Quello della toilette è un copione che tutti conosciamo bene. Tipo "Sette anni in Tibet", ma con meno Brad Pitt, più patatine nascoste tra i flaconi di sapone e in media sette minuti di agognata solitudine.
Dietro alla scusa formato porta della privacy e del pudore, sconosciuti per un qualunque under cinque, ci sono un padre e una madre che tentano di ristabilire la loro connessione con l'universo interiore (in tutti i sensi. E grazie Actimel).
Che il bagno sia il Tibet di tutte le coppie lo conferma anche una recente ricerca dell'azienda inglese Showerstoyou. Dallo studio è emerso come questa sia la "stanza della discordia" per eccellenza. Non compare ufficialmente tra le cause di divorzio, ma pare essere il luogo dove diamo il peggio di noi e dove più facilmente perdiamo le staffe. Si sa, a lungo andare, questo (e il non lavarsi) non aiuta nessuna relazione. Al di là degli eventi eclatanti le piccole cose, le gocce che si accumulano giorno dopo giorno, fanno traboccare il vaso (o forse è il caso di dire… il water!).
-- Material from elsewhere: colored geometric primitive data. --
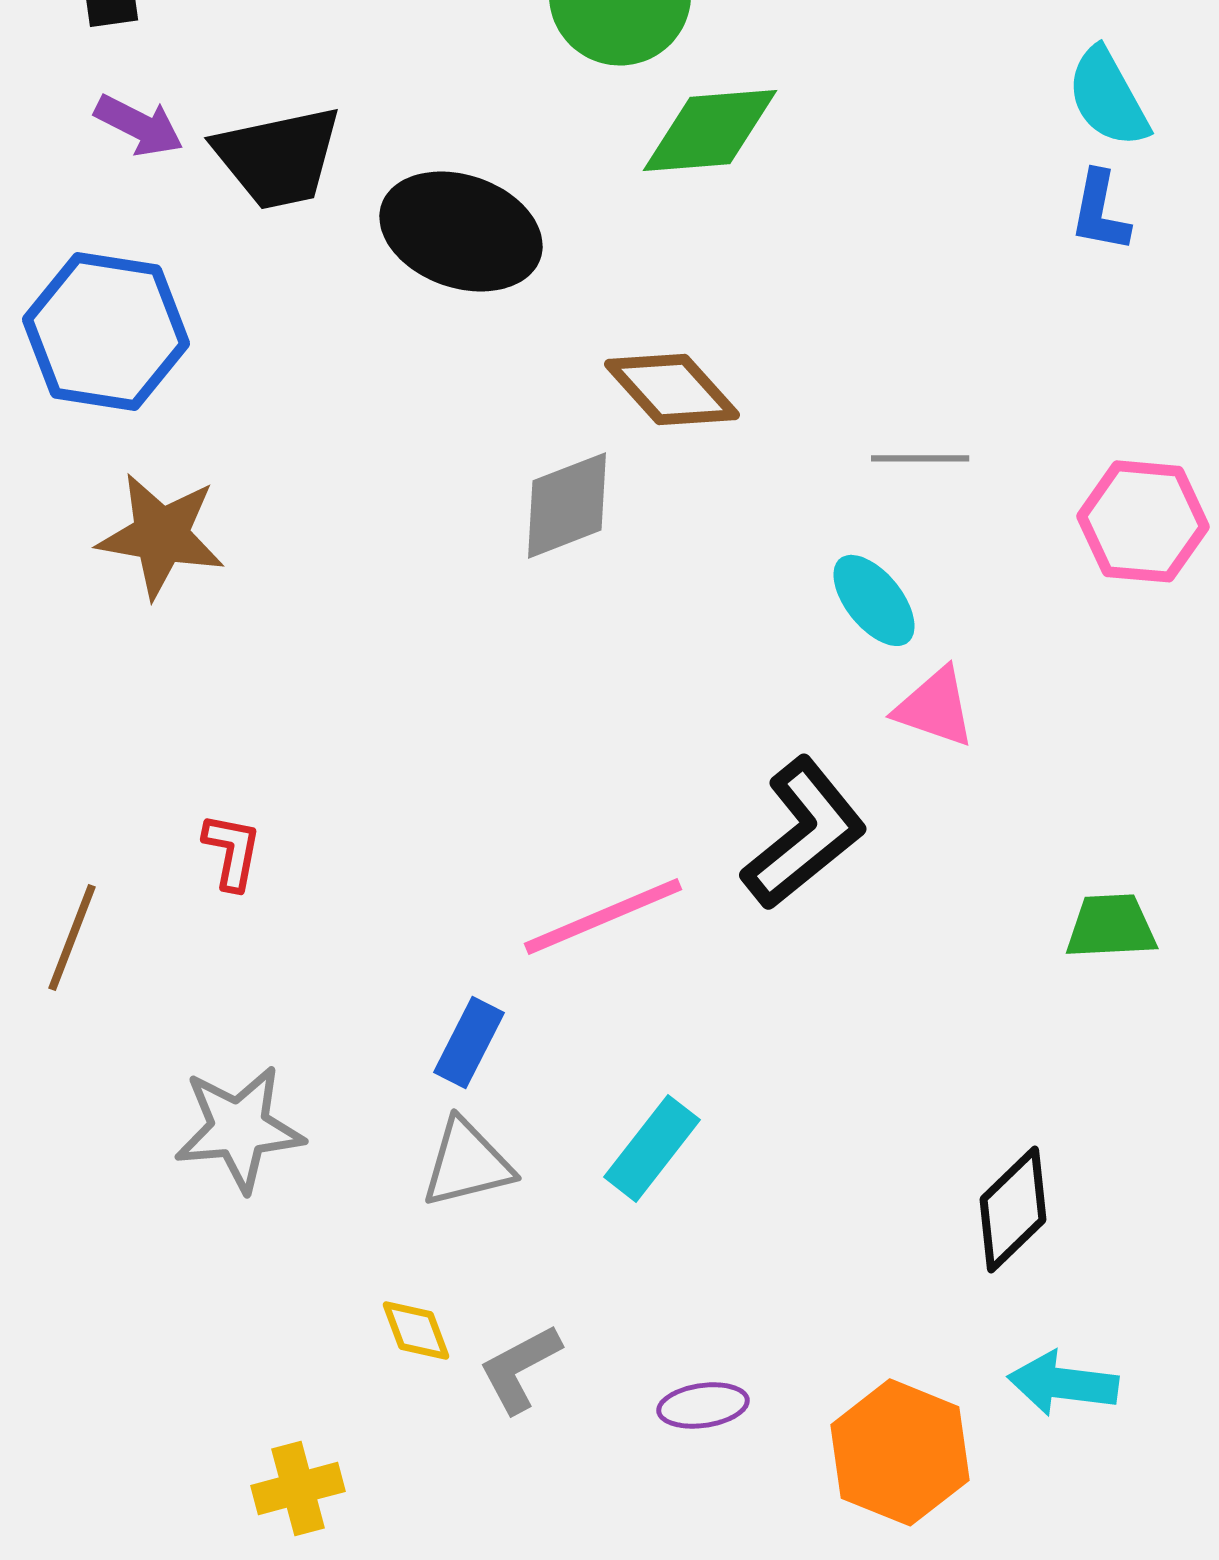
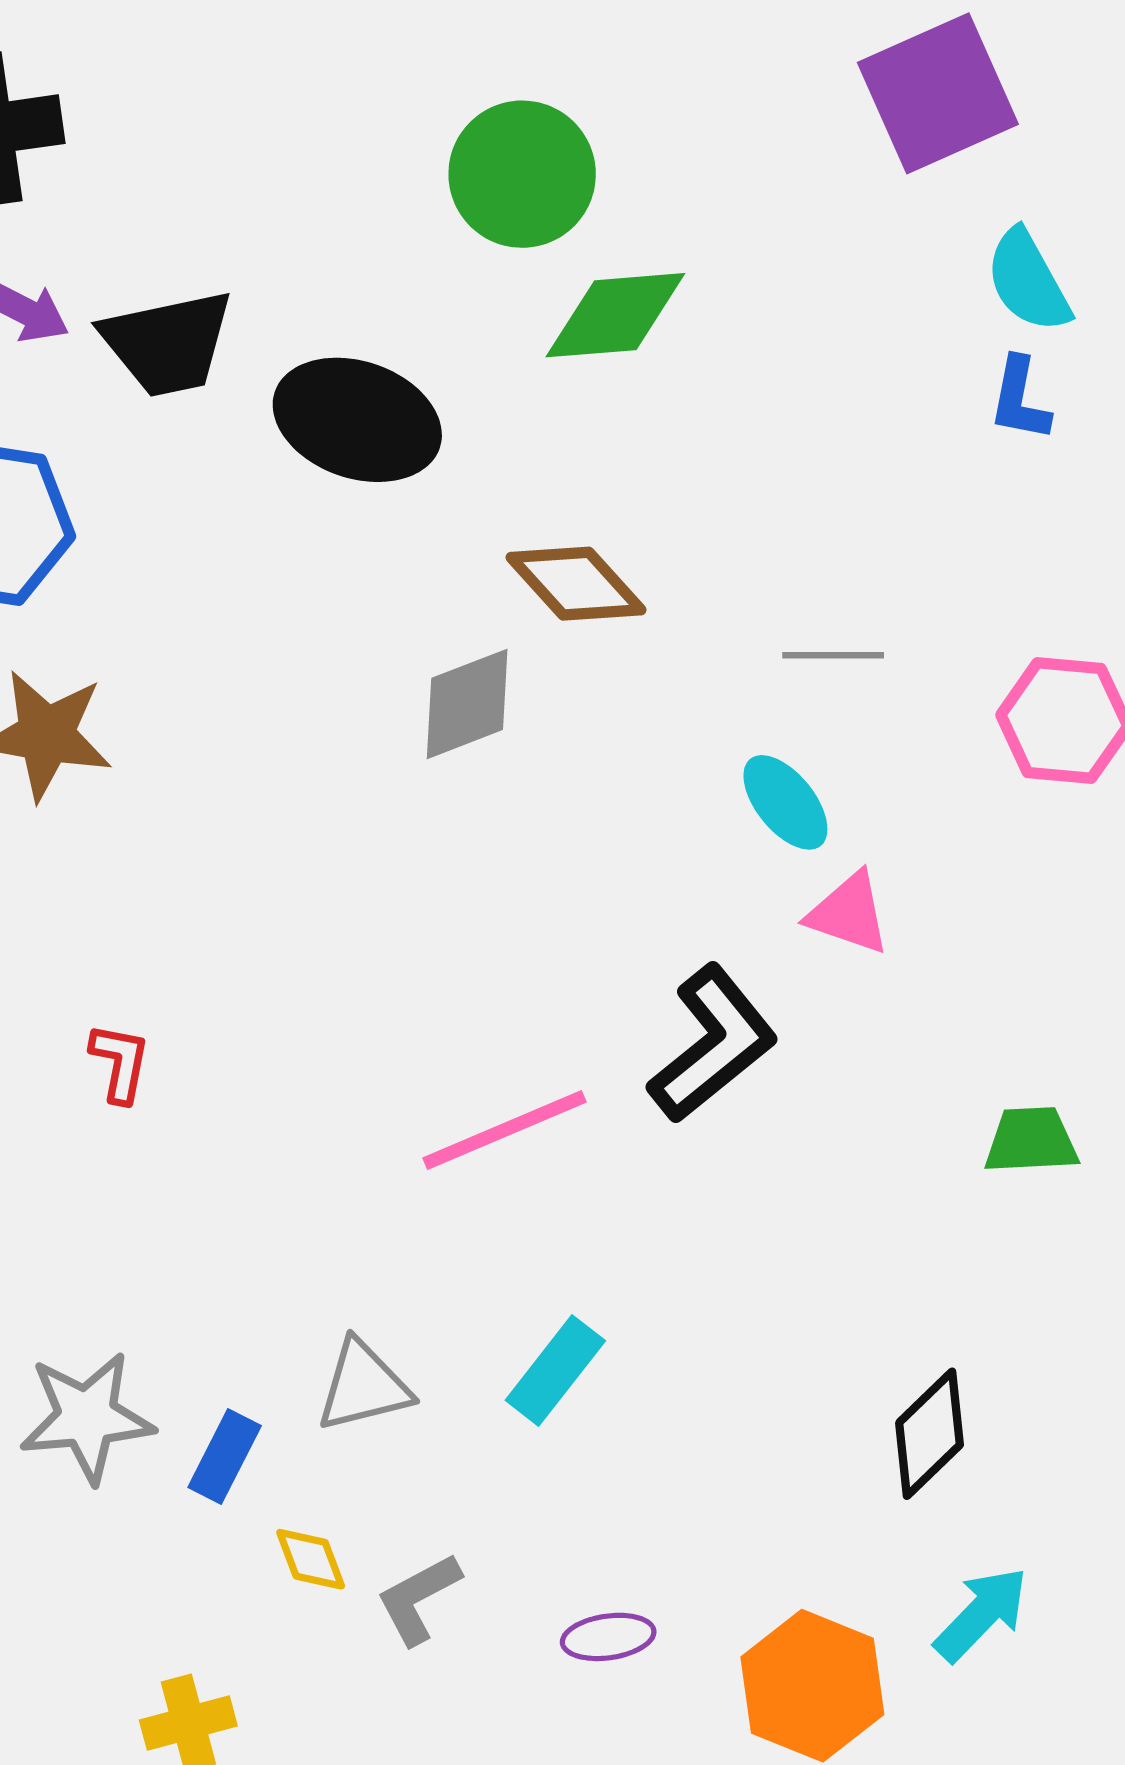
blue rectangle: (469, 1042) -> (225, 1457), moved
gray star: (239, 1128) -> (87, 1417), moved
cyan arrow: (1063, 1383) -> (981, 1614), turned 127

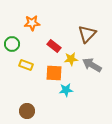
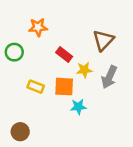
yellow rectangle: (26, 65) -> (36, 87), moved
gray arrow: (92, 65) -> (109, 77), turned -96
brown circle: (27, 111) -> (20, 132), moved

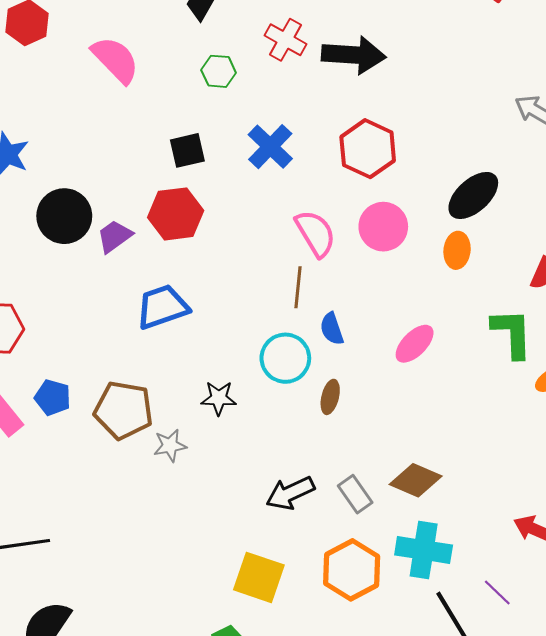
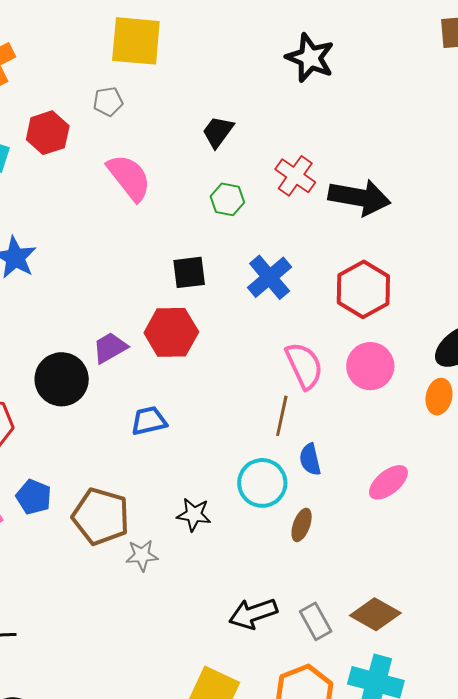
black circle: (64, 216) -> (62, 379), moved
blue trapezoid: (162, 307) -> (149, 421), size x0.7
Abbiamo tutti bisogno di privacy, o meglio, di un luogo dove spogliarci ed essere solo noi stessi, senza filtri.
Non è solo questione di stare soli, ma di metterci a nudo: quale metafora migliore del bagno?
Ci sono parti di noi, stanze dove non vorremmo far entrare nessuno.
In ogni coppia è necessario rispettare questa sacro santa esigenza, ma anche non nascondersi dietro a una idea distorta di "privacy".
All'amore non fa bene "stare soli", l'amore ci chiede di spogliarci davanti a un altro, senza pretese, per scoprire le nostre debolezze (sì, anche non cambiare mai la carta igienica, vale) e scontrarsi, ovvio, sgomitando di fronte a un lavello davanti al quale non siamo più soli. Nemmeno in bagno.
Solo da questa condivisione può partire il rispetto.
Il fatto è che non siamo progettati per condividere. La quotidiana lotta per l'uso della toilette è un emblema della vita di coppia che spiega meglio di molte equazioni di sesto grado la complessità dell'amore.
In bagno cadono le nostre rassicuranti certezze. Tipo non capire perché lo spazzolino non sia esattamente dove l'hai lasciato ieri.
Gli stessi dati di Showerstoyou confermano che il 65% dei partner è disposto a interrompere subito la relazione qualora manchi attenzione all’igiene.
Vedere l'altro come non avremmo mai voluto ci turba profondamente se non siamo pronti al dialogo e a lasciare quella idealizzazione dell'amore per calarci nella realtà di abitudini da cambiare e flaconi vuoti accumulati da buttare. Un adeguarsi continuo, un abbozzare. Forse poi, la cosa che ci dà più fastidio è sapere che non ci sarà nessuno a dirci "bravi", mentre per l'ennesima volta tocca a noi pulire il vetro della doccia.
Allora, invece che la prima causa di divorzio, potremmo far diventare il bagno la prima palestra di amore familiare e, mi sbilancio...di santità!
Cercare di essere più attenti alle richieste della moglie che vorrebbe la tavoletta abbassata o che vi accorgeste dello scopettone ogni tanto (così, per favorire l'inclusione) è un atto d'amore. Sistemare i trucchi, togliere i capelli, non chiamare "chi l'ha visto" (parlo alle femmine) è un gesto che dice "so che ci sei anche tu e anche se qui lo spazio è poco e spesso occupato dal mio "io", sto provando a fartelo".
Insomma, ci sono attenzioni che non costano nulla, ma valgono come un mazzo di rose.
Con questa nuova consapevolezza adesso corro in bagno. Che mia figlia di un anno ha scambiato il bidet per l'apertura dell'Acquafan di Rimini.